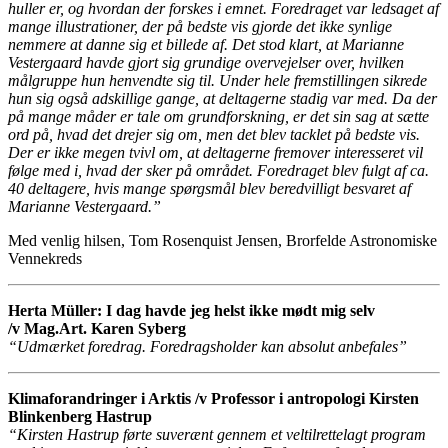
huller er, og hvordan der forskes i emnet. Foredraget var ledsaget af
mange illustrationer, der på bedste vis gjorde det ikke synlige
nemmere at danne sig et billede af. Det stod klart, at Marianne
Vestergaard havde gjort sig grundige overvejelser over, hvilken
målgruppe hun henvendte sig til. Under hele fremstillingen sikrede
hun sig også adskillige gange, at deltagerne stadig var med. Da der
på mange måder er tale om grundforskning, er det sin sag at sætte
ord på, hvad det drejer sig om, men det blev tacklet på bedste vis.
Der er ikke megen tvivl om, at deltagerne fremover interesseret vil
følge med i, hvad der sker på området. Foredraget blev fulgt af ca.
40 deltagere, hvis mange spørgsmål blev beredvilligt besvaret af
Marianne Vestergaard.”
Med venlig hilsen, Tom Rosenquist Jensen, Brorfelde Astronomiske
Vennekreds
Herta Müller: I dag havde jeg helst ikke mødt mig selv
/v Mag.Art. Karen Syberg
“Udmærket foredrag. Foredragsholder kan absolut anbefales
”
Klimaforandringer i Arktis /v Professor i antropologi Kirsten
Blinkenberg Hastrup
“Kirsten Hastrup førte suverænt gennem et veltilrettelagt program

EXERCISE |
Respond with only the number of lines in the records that include the word "deltagerne".

RESPONSE AREA |
2